◆ TASK: Each line of the records that follow must come back exactly, with pictures skipped.

[Rendered page images]

▬▬▬

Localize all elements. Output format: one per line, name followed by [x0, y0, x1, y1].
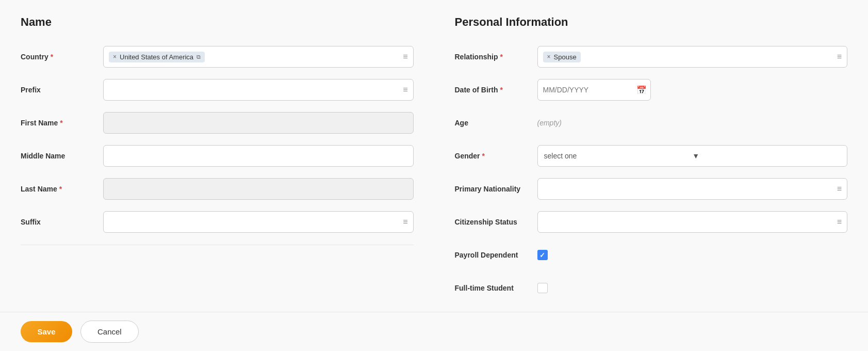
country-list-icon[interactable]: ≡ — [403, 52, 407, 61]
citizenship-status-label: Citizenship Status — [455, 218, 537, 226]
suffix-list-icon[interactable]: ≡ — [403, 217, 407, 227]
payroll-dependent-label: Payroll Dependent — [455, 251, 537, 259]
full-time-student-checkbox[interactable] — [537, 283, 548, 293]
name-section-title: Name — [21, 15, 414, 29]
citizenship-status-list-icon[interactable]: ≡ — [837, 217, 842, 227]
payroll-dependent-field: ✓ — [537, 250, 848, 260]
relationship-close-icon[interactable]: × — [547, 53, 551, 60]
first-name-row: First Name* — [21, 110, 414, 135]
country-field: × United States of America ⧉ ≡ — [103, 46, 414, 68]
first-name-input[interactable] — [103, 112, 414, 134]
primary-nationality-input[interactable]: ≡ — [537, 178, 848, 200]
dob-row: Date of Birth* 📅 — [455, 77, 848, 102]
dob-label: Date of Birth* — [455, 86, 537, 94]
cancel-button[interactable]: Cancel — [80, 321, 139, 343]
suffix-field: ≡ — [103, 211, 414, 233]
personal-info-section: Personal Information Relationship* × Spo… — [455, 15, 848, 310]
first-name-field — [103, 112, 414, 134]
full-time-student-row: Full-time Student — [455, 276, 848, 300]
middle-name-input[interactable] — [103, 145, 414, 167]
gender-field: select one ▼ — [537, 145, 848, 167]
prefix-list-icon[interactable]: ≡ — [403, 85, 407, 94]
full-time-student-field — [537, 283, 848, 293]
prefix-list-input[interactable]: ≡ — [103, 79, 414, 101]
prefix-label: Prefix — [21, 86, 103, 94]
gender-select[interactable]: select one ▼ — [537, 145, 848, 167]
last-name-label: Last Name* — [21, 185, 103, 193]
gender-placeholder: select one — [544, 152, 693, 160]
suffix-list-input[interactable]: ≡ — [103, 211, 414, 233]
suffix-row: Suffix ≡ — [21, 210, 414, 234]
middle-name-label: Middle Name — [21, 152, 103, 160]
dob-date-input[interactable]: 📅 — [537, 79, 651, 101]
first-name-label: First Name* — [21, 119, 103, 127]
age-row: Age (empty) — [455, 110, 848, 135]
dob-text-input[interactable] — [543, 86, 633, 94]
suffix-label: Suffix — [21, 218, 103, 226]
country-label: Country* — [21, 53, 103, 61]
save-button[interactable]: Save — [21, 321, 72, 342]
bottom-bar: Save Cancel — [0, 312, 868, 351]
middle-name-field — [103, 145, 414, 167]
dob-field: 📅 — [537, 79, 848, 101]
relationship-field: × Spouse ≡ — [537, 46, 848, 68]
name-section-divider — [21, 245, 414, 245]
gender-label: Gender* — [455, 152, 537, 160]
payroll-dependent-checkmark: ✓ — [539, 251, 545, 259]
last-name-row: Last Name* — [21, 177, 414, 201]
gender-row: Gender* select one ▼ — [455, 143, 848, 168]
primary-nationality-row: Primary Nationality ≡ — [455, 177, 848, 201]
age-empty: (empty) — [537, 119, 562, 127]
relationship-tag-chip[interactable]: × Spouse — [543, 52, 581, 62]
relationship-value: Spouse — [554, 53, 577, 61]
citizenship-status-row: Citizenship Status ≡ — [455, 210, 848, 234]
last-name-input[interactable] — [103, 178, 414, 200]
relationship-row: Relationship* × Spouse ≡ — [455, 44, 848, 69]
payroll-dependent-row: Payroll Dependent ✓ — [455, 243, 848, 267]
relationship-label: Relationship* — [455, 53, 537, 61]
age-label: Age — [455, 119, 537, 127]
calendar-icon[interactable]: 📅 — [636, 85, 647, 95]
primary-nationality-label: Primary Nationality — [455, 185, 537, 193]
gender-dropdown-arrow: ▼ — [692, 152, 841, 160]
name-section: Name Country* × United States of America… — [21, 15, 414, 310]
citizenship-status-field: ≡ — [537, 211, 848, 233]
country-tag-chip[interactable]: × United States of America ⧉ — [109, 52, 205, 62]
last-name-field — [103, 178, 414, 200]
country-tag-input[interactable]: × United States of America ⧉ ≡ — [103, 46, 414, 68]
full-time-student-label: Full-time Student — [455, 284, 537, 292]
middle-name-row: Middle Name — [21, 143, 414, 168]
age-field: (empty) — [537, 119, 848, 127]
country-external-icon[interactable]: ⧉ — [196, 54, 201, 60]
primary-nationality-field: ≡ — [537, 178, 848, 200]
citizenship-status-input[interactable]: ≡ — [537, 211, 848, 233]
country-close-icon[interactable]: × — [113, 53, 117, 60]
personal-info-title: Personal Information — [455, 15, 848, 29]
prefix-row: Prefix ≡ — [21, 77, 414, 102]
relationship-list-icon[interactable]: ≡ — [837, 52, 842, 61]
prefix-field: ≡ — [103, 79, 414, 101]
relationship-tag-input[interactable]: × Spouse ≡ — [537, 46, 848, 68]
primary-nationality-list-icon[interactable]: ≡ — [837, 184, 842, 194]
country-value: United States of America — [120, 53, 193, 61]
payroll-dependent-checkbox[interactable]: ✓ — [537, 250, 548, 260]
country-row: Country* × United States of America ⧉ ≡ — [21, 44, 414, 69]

▬▬▬

◆ WRITTEN SOLUTION:
Localize all elements. Output format: one per line, name followed by [x0, y0, x1, y1].
country-list-icon[interactable]: ≡ — [403, 52, 407, 61]
citizenship-status-label: Citizenship Status — [455, 218, 537, 226]
suffix-list-icon[interactable]: ≡ — [403, 217, 407, 227]
payroll-dependent-label: Payroll Dependent — [455, 251, 537, 259]
full-time-student-checkbox[interactable] — [537, 283, 548, 293]
name-section-title: Name — [21, 15, 414, 29]
citizenship-status-list-icon[interactable]: ≡ — [837, 217, 842, 227]
payroll-dependent-field: ✓ — [537, 250, 848, 260]
relationship-close-icon[interactable]: × — [547, 53, 551, 60]
first-name-row: First Name* — [21, 110, 414, 135]
country-field: × United States of America ⧉ ≡ — [103, 46, 414, 68]
first-name-input[interactable] — [103, 112, 414, 134]
primary-nationality-input[interactable]: ≡ — [537, 178, 848, 200]
dob-row: Date of Birth* 📅 — [455, 77, 848, 102]
dob-label: Date of Birth* — [455, 86, 537, 94]
cancel-button[interactable]: Cancel — [80, 321, 139, 343]
suffix-field: ≡ — [103, 211, 414, 233]
personal-info-section: Personal Information Relationship* × Spo… — [455, 15, 848, 310]
first-name-field — [103, 112, 414, 134]
full-time-student-row: Full-time Student — [455, 276, 848, 300]
middle-name-input[interactable] — [103, 145, 414, 167]
gender-field: select one ▼ — [537, 145, 848, 167]
prefix-list-icon[interactable]: ≡ — [403, 85, 407, 94]
full-time-student-field — [537, 283, 848, 293]
prefix-list-input[interactable]: ≡ — [103, 79, 414, 101]
prefix-label: Prefix — [21, 86, 103, 94]
gender-select[interactable]: select one ▼ — [537, 145, 848, 167]
last-name-label: Last Name* — [21, 185, 103, 193]
gender-placeholder: select one — [544, 152, 693, 160]
suffix-list-input[interactable]: ≡ — [103, 211, 414, 233]
suffix-row: Suffix ≡ — [21, 210, 414, 234]
middle-name-label: Middle Name — [21, 152, 103, 160]
dob-date-input[interactable]: 📅 — [537, 79, 651, 101]
first-name-label: First Name* — [21, 119, 103, 127]
age-row: Age (empty) — [455, 110, 848, 135]
dob-text-input[interactable] — [543, 86, 633, 94]
suffix-label: Suffix — [21, 218, 103, 226]
country-label: Country* — [21, 53, 103, 61]
save-button[interactable]: Save — [21, 321, 72, 342]
bottom-bar: Save Cancel — [0, 312, 868, 351]
middle-name-field — [103, 145, 414, 167]
dob-field: 📅 — [537, 79, 848, 101]
relationship-field: × Spouse ≡ — [537, 46, 848, 68]
name-section-divider — [21, 245, 414, 245]
gender-label: Gender* — [455, 152, 537, 160]
payroll-dependent-checkmark: ✓ — [539, 251, 545, 259]
last-name-row: Last Name* — [21, 177, 414, 201]
gender-row: Gender* select one ▼ — [455, 143, 848, 168]
primary-nationality-row: Primary Nationality ≡ — [455, 177, 848, 201]
age-empty: (empty) — [537, 119, 562, 127]
relationship-tag-chip[interactable]: × Spouse — [543, 52, 581, 62]
relationship-value: Spouse — [554, 53, 577, 61]
citizenship-status-row: Citizenship Status ≡ — [455, 210, 848, 234]
last-name-input[interactable] — [103, 178, 414, 200]
relationship-row: Relationship* × Spouse ≡ — [455, 44, 848, 69]
payroll-dependent-row: Payroll Dependent ✓ — [455, 243, 848, 267]
relationship-label: Relationship* — [455, 53, 537, 61]
age-label: Age — [455, 119, 537, 127]
calendar-icon[interactable]: 📅 — [636, 85, 647, 95]
primary-nationality-label: Primary Nationality — [455, 185, 537, 193]
gender-dropdown-arrow: ▼ — [692, 152, 841, 160]
name-section: Name Country* × United States of America… — [21, 15, 414, 310]
citizenship-status-field: ≡ — [537, 211, 848, 233]
country-tag-chip[interactable]: × United States of America ⧉ — [109, 52, 205, 62]
last-name-field — [103, 178, 414, 200]
country-tag-input[interactable]: × United States of America ⧉ ≡ — [103, 46, 414, 68]
full-time-student-label: Full-time Student — [455, 284, 537, 292]
middle-name-row: Middle Name — [21, 143, 414, 168]
age-field: (empty) — [537, 119, 848, 127]
country-external-icon[interactable]: ⧉ — [196, 54, 201, 60]
primary-nationality-field: ≡ — [537, 178, 848, 200]
citizenship-status-input[interactable]: ≡ — [537, 211, 848, 233]
country-close-icon[interactable]: × — [113, 53, 117, 60]
personal-info-title: Personal Information — [455, 15, 848, 29]
prefix-row: Prefix ≡ — [21, 77, 414, 102]
relationship-list-icon[interactable]: ≡ — [837, 52, 842, 61]
prefix-field: ≡ — [103, 79, 414, 101]
relationship-tag-input[interactable]: × Spouse ≡ — [537, 46, 848, 68]
primary-nationality-list-icon[interactable]: ≡ — [837, 184, 842, 194]
country-value: United States of America — [120, 53, 193, 61]
payroll-dependent-checkbox[interactable]: ✓ — [537, 250, 548, 260]
country-row: Country* × United States of America ⧉ ≡ — [21, 44, 414, 69]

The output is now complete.